**What is required**. Give back the records below exactly, every one, with no pictures.

*** Opening of Data extract ***

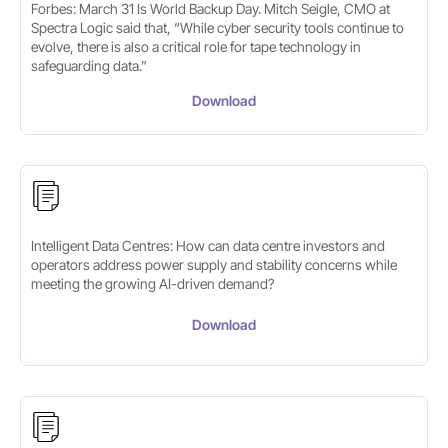
Forbes: March 31 Is World Backup Day. Mitch Seigle, CMO at
Spectra Logic said that, “ While cyber security tools continue to
evolve, there is also a critical role for tape technology in
safeguarding data.”
Download
Intelligent Data Centres: How can data centre investors and
operators address power supply and stability concerns while
meeting the growing AI-driven demand?
Download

*** Close of Data extract ***

**The completed task**.
Forbes: March 31 Is World Backup Day. Mitch Seigle, CMO at
Spectra Logic said that, “ While cyber security tools continue to
evolve, there is also a critical role for tape technology in
safeguarding data.”
Download
Intelligent Data Centres: How can data centre investors and
operators address power supply and stability concerns while
meeting the growing AI-driven demand?
Download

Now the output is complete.